Your assignment - Scan the listing below for the string "having" and copy each line where it turns up.

Data listing -
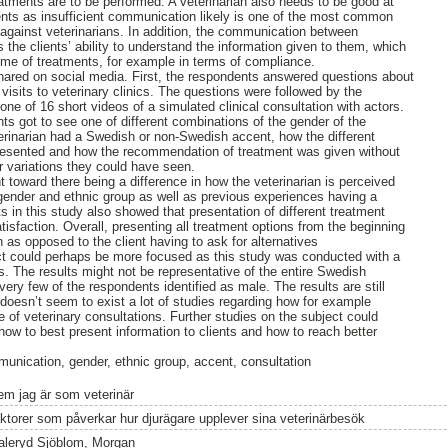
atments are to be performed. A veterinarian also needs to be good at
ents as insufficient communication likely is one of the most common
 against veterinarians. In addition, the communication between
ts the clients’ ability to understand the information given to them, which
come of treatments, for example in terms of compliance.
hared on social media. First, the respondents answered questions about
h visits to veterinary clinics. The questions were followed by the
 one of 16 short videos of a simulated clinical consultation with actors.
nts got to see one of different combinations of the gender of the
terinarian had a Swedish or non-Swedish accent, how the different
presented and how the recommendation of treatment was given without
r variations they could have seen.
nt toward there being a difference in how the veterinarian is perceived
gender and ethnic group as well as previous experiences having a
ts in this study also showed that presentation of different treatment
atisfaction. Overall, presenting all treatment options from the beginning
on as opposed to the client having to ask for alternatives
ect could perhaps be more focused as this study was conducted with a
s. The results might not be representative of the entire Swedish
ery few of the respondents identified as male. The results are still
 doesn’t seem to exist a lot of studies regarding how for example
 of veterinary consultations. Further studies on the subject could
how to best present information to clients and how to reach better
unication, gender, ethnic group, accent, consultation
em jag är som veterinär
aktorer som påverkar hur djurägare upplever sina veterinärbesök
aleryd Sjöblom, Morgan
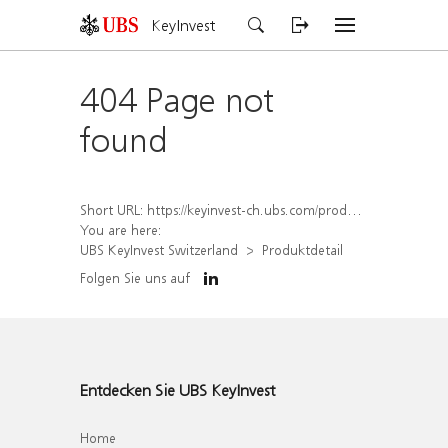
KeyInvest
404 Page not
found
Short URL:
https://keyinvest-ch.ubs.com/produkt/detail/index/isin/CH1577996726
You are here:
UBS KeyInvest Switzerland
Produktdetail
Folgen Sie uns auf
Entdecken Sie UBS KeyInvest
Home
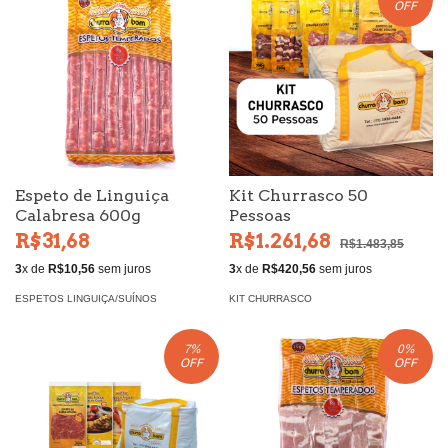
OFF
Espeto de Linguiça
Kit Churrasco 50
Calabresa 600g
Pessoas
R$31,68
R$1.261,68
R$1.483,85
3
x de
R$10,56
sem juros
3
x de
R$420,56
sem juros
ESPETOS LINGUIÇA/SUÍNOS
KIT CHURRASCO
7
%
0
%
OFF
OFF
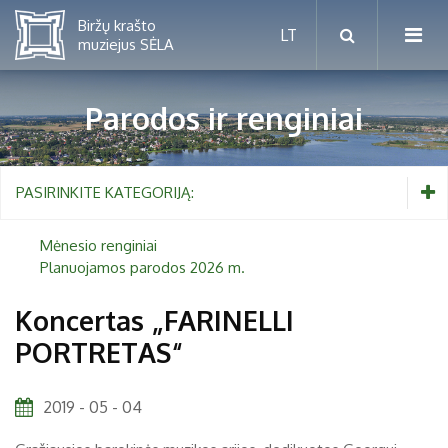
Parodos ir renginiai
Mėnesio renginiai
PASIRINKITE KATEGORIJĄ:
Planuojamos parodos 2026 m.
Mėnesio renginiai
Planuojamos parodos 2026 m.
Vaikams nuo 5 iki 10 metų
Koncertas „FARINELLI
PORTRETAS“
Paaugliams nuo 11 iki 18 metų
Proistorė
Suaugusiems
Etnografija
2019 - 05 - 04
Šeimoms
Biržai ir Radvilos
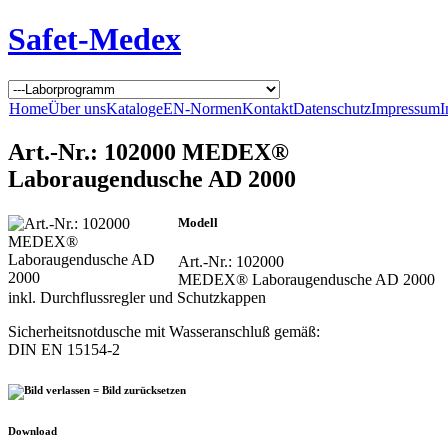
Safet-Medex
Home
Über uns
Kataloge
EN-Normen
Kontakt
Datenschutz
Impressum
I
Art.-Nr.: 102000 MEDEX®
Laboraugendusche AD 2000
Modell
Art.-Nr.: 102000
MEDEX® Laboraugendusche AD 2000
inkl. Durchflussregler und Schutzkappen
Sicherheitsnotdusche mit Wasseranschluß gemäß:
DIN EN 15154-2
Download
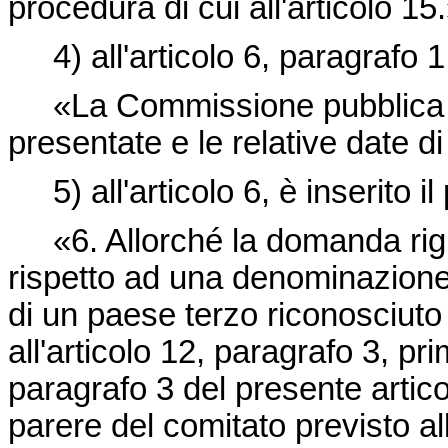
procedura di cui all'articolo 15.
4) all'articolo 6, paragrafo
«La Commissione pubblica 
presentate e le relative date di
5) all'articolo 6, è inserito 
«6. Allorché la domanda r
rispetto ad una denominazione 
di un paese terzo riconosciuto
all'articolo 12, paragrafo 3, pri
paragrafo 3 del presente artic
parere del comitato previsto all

Task response -
gender and ethnic group as well as previous experiences having a
on as opposed to the client having to ask for alternatives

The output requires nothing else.